Depok, 14 November 2025 – Fakultas Ilmu Administrasi Universitas Indonesia (FIA UI) bersama Klaster Riset Innovation and Comparative Governance (ICG) Gelar Kuliah Umum bertajuk “The Role of Anti-Coruption Effort: Achieving The Sustainable Governance” menghadirkan Prof. Dr. Teguh Kurniawan, M.Sc., serta Deputi Bidang Pendidikan dan Peran Serta Masyarakat KPK, Dr. Ir. Wawan Wardiana, M.T., sebagai pembicara. Kegiatan ini berlangsung di Auditorium EDISI 2020, Gedung M, Lantai 4 FIA UI.
Kuliah umum ini bertujuan memperluas literasi antikorupsi sekaligus memperkuat pemahaman mahasiswa terkait prinsip-prinsip sustainable governance yang menjadi kerangka penting tata kelola sektor publik di era modern.

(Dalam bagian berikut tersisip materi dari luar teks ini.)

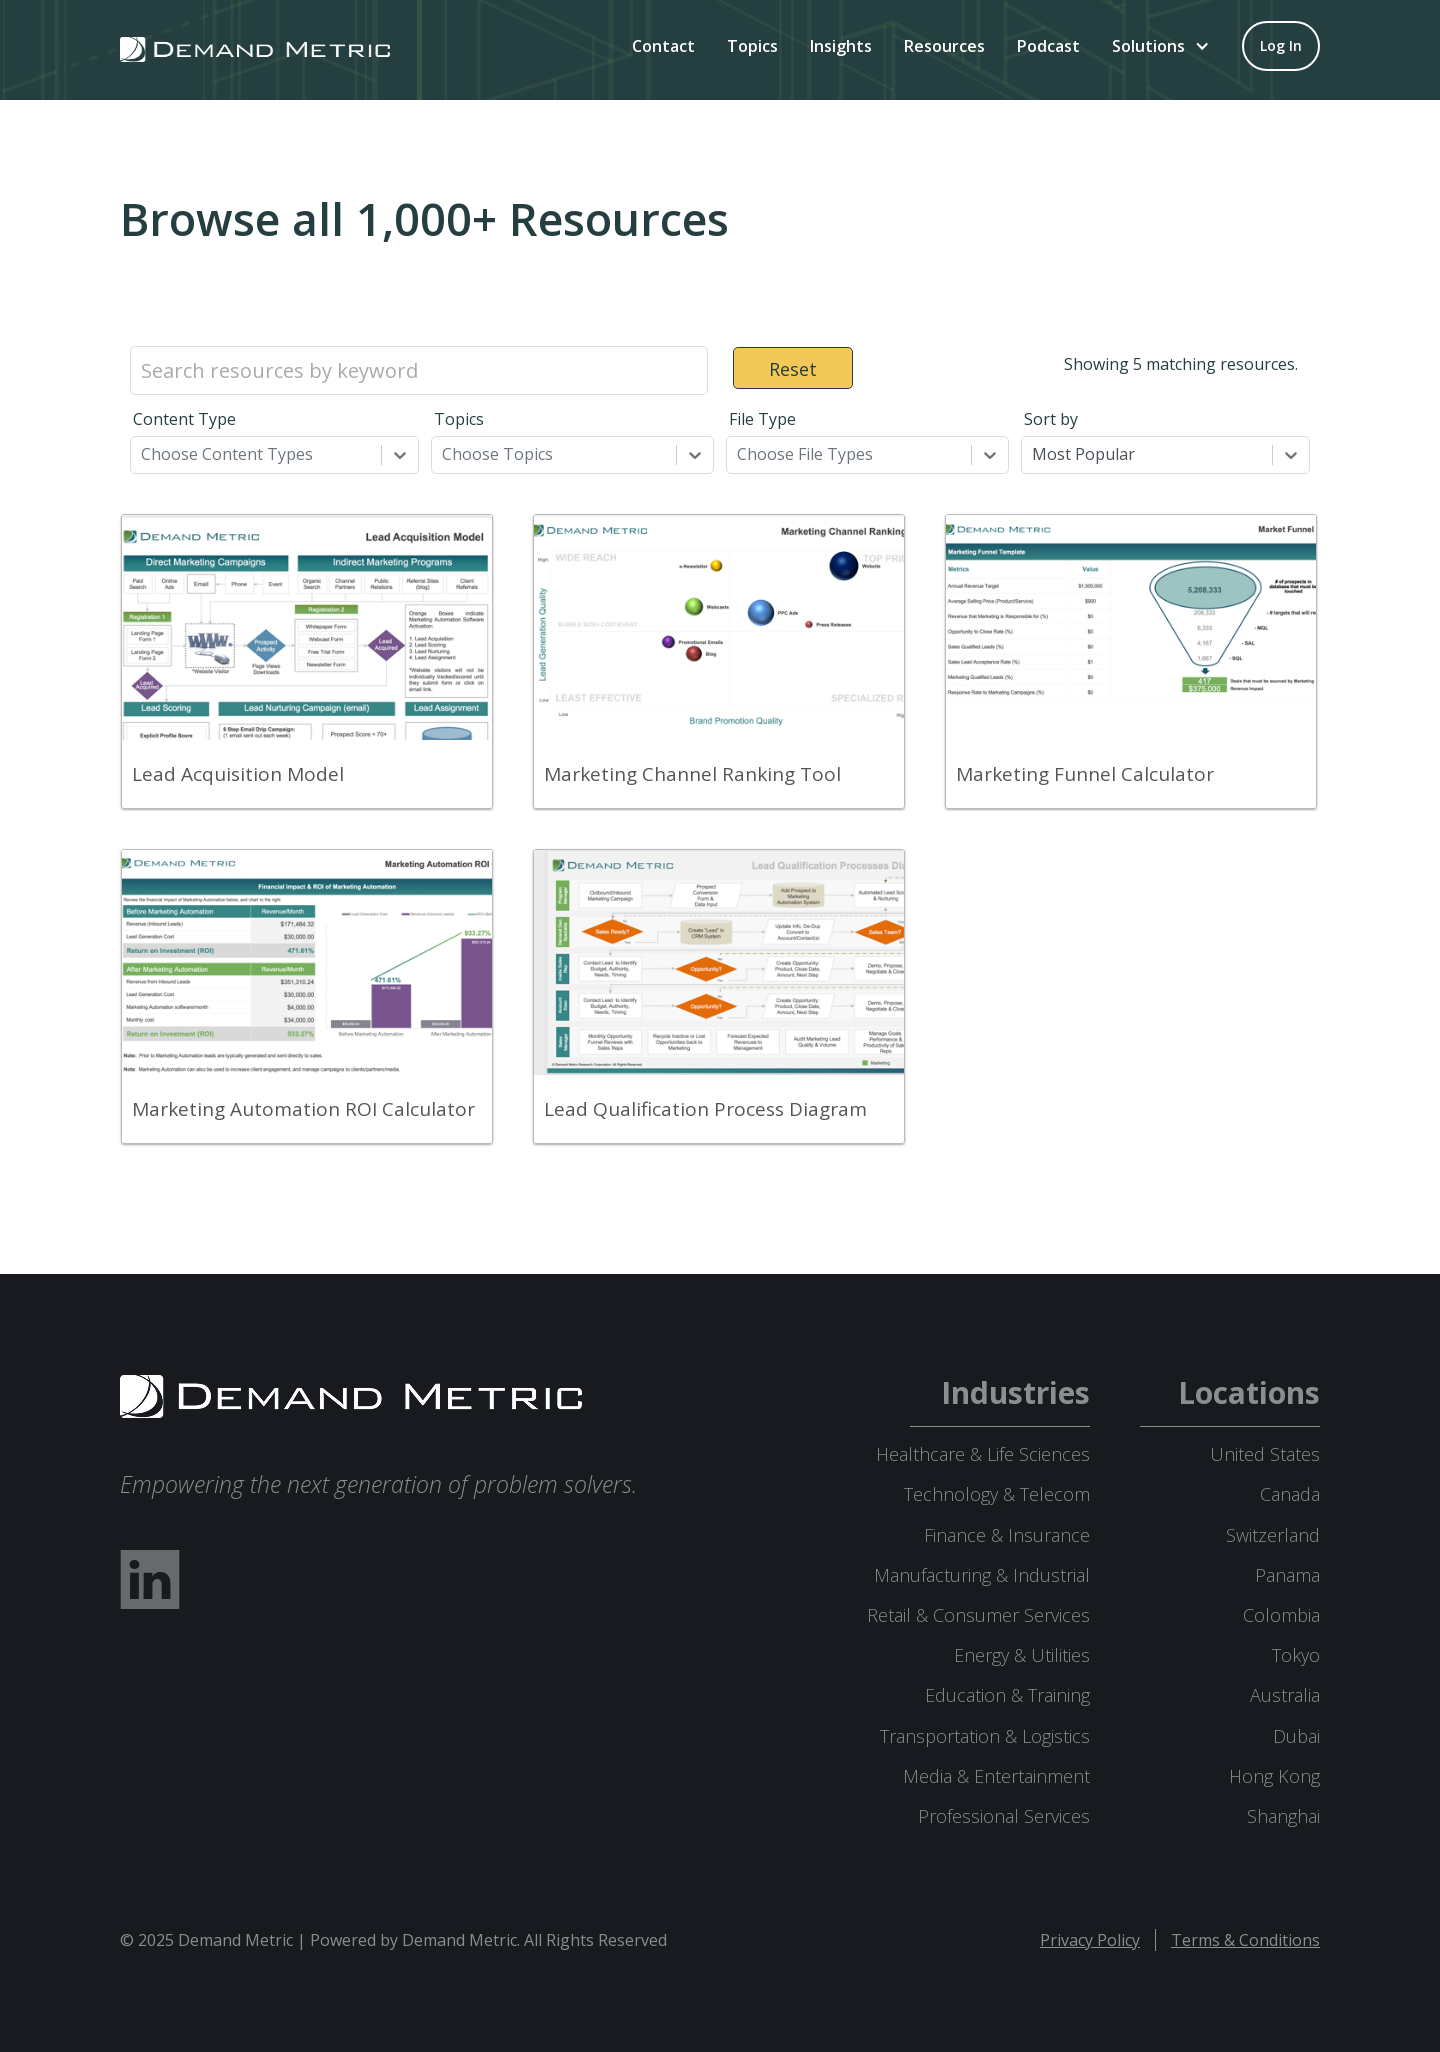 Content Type (184, 419)
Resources (944, 46)
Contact (663, 46)
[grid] (720, 839)
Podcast (1048, 46)
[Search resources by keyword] (419, 370)
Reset (793, 369)
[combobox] (143, 454)
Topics (752, 46)
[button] (1161, 46)
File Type (762, 419)
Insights (841, 46)
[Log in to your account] (1281, 46)
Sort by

Dalam sesi pemaparan, Dr. Wawan Wardiana menegaskan bahwa integritas merupakan fondasi utama dalam upaya antikorupsi sekaligus kunci dalam membangun tata kelola yang berkelanjutan. Upaya pemberantasan korupsi, menurutnya, tidak dapat berjalan secara parsial. Diperlukan penguatan nilai-nilai transparansi, akuntabilitas, profesionalisme, keadilan, serta komitmen pimpinan dalam memastikan sistem pengawasan berjalan efektif.
Ia juga menyoroti inisiatif Program Jumat Bersepeda KPK sebagai contoh penguatan budaya integritas melalui pembangunan kebiasaan positif dan konsistensi nilai. Program ini dirancang untuk menanamkan sembilan nilai antikorupsi secara sederhana namun berdampak, yakni melalui aktivitas rutin yang dilakukan bersama.
“Integritas, etika, dan hukum harus diperkuat secara simultan. Pemberantasan korupsi hanya dapat berjalan apabila prinsip-prinsip integritas dihidupi oleh seluruh pemangku kepentingan,” tegas Dr. Wawan.
Di akhir pemaparannya, Dr. Wawan merangkum tiga poin kunci terkait hubungan antara antikorupsi dan pembangunan berkelanjutan. Ia menegaskan bahwa integritas memperkuat organisasi publik—baik dalam proses pengambilan keputusan maupun penyelenggaraan layanan—serta bahwa upaya antikorupsi mampu menekan penyalahgunaan wewenang dan meningkatkan kualitas tata kelola. Seluruhnya bermuara pada pentingnya governansi yang berintegritas untuk mendukung pembangunan berkelanjutan, termasuk pencapaian tujuan pembangunan nasional maupun global.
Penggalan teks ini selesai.